For the last 15 years or so, I have inflicted an annual Christmas letter upon family and friends. If you're a friend and haven't gotten one, feel grateful, not insulted. One feature of the annual letter that recipients seem to enjoy the most (right after the fact that it only comes out once a year) is our annual book and movie picks. The winner of Best Movie Viewed in 2005 (we list only movies seen in theaters; movies were not meant to be watched on television, and although we watch DVD's occasionally, I refuse to review Bowdlerized versions) in both the Amishlaw and Mrs. Amishlaw categories is "Crash." (Official website:

Best Book in the Amishlaw category was "Gilead," by Marilynne Robinson. Ms. Robinson, who teaches at the Iowa Writers Workshop, has agreed to meet with our Sunday afternoon reading group. If that happens, I will certainly have plenty to blog about. In the Ms. Amishlaw category, Best Book was "Early Morning: Remembering My Father, William Stafford," by Kim Stafford.

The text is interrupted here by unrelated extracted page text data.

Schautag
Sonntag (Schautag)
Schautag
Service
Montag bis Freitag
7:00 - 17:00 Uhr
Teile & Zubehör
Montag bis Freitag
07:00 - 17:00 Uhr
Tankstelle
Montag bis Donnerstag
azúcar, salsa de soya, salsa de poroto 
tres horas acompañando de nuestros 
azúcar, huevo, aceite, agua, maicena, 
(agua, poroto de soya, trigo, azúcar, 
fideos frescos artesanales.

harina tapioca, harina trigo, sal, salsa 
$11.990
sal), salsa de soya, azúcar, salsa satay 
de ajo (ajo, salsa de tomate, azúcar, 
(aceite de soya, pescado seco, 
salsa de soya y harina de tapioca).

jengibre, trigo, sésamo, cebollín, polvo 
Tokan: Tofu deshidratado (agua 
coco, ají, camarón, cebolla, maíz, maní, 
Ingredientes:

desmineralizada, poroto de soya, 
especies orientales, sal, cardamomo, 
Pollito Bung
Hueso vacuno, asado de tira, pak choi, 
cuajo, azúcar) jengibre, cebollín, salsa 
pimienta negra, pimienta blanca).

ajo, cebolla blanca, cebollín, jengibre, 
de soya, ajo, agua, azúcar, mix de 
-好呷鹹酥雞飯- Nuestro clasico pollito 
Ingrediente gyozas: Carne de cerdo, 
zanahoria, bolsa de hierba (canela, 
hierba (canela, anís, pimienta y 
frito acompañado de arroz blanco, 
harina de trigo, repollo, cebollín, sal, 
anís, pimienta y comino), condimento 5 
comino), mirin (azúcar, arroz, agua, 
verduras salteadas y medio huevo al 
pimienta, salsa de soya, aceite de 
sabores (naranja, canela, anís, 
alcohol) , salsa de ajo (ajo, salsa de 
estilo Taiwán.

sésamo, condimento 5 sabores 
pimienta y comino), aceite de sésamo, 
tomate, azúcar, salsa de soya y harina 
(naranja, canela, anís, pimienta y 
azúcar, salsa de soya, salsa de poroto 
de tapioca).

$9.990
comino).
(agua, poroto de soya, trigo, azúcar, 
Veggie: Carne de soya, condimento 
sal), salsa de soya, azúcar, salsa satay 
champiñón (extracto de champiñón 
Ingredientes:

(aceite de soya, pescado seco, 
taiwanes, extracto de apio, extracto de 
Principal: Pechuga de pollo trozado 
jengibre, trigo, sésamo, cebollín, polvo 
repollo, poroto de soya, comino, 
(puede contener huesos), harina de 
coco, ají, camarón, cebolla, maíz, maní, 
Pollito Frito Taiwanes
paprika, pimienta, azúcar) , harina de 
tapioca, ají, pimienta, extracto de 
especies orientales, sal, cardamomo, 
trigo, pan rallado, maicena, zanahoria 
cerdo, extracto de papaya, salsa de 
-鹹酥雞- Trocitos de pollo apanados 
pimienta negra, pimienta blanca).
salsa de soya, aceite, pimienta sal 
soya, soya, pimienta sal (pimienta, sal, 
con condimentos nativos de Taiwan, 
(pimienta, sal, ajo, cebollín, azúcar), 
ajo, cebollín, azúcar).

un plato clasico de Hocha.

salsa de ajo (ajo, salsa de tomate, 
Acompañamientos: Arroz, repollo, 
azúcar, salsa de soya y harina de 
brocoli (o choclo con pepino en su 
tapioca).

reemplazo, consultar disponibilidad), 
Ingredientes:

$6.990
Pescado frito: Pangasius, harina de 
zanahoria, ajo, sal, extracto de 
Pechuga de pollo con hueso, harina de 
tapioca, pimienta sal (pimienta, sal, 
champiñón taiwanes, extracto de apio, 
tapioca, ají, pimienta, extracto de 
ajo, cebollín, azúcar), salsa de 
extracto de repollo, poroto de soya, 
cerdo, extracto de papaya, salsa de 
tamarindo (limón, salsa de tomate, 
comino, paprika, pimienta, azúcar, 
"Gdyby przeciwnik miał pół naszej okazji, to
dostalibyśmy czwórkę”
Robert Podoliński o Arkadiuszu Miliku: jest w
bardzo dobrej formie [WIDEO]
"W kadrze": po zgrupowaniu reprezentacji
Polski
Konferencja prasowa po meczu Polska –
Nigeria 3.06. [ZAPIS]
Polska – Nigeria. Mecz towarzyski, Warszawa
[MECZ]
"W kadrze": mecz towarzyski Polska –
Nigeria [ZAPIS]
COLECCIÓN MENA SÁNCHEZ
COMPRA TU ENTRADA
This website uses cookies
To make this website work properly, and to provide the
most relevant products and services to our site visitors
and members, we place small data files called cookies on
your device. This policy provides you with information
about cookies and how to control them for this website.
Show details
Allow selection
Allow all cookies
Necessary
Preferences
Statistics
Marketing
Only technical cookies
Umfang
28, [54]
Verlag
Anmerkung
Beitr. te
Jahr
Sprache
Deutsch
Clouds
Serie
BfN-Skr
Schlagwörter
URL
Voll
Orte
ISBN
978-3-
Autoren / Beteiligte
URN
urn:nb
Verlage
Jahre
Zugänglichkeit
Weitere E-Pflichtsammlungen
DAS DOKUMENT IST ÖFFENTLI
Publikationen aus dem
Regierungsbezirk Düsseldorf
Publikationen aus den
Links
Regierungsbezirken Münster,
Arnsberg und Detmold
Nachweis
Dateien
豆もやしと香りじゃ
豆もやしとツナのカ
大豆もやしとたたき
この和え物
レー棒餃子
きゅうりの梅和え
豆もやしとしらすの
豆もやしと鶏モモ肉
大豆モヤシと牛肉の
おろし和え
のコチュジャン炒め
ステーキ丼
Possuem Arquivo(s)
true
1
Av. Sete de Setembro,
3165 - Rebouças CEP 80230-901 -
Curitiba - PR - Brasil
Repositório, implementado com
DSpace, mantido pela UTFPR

Here is a listing of all of the books I have read this year (51, so far) by rating, 5 stars being the best. Only a few books in my lifetime have ever rated the 5 plus rating, which is the highest rating known to humankind.

5 Plus Stars

  • "Gilead," by Marilynne Robinson
5 Stars

  • "Gain" by Richard Powers
  • "Silent Retreats" by Philip K. Deaver (This is a collection of short stories by a local boy made good. I particularly liked the story called "Arcola Girls," about the fast girls of Arcola High School from whence I graduated in 1964.)
  • "Embers" by Sandor Marai
  • "The Time of Our Singing," by Richard Powers
  • "Ex Libris," by Anne Fadiman
  • "Dreams From My Father," by Barak Obama
  • "Plan B: Further Thoughts on Religion" by Anne Lamott
  • "An Artist of the Floating World," by Kazuo Ishiguru
  • "We Were The Mulvaneys," by Joyce Carol Oates
  • "Paradise Gate," by Jane Smiley

Four Stars

  • "The Translator," by John Crowley
  • "The All True Travels and Adventures of Lida Newton" by Jane Smiley
  • "The Secret Life of Bees," by Sue Monk Kidd
  • "The Last Report on Miracles at Little No Horse," by Louise Erdrich
  • "The Testament," by John Grisham
  • "All Over But the Shouting," by Rick Braggs
  • "Colored People," by Henry Louis Gates, Jr.
  • "Memoirs of a Geisha," by Arthur Golden
  • "Before the Trumpet," by Geoffrey Ward
  • "The Virgin in the Rose Bower," by Joyce Carol Oates
  • "Their Eyes Were Watching God," by Zora Huston
  • "One Foot in Heaven," by David Waltner
  • "A Tramp Abroad," by Mark Twain
  • "Until I Find You," by John Irving
  • "Shop Girl" by Steve Martin
  • "The Kite Runner," by Khaled Hosseini
  • "Shalmar the Clown," by Salman Rushdie

Three Stars

  • "A Widow For One Year," by John Irving
  • "Folly and Glory," by Larry McMurtry
  • "Home on the Prairie," by Garrison Keillor
  • "They Harry The Good People Out of The Land," by John Oyer
  • "The DaVinci Code," by Dan Brown
  • "A Complicated Kindness," by Miriam Toews
  • "Bridget Jones: The Edge of Reason," by Helen Fielding
  • "Seize the Day," by Saul Bellow
  • "The Adventures of Augie March," by Saul Bellow
  • "Trout Magic," by Robert Travers
  • "Pellman Family History," by Hubert Pellman and Miriam Maust

Two Stars

  • "Chronicles," by Bob Dylan
  • "Simplify Your Work Life," by Elaine St. James
  • "Memoirs," by Pablo Neruda
  • "Growing Younger, Growing Healthier," by Deepak Chopra
  • "Out in the Midday Sun," by Elizabeth Huxley
  • "Cutting a Dash," by Lynne Truss

One Star

  • "Candide," by Voltaire
  • "Regarding the Pain of Others," by Susan Sontag
  • "Loop Group," by Larry McMurtry
  • "The Fair Tax Book," by Boortz & Lindner

Zero Stars

  • "The Pillowman," by Martin McDonagh


I apologize to the couple of readers I may have left for the nearly three week hiatus in providing fresh content. I got busy with other things, and the longer it went, the harder it got to get back to blogging. But I'm back now and pledge to get you fresh product every couple of days for the rest of the year and 2006.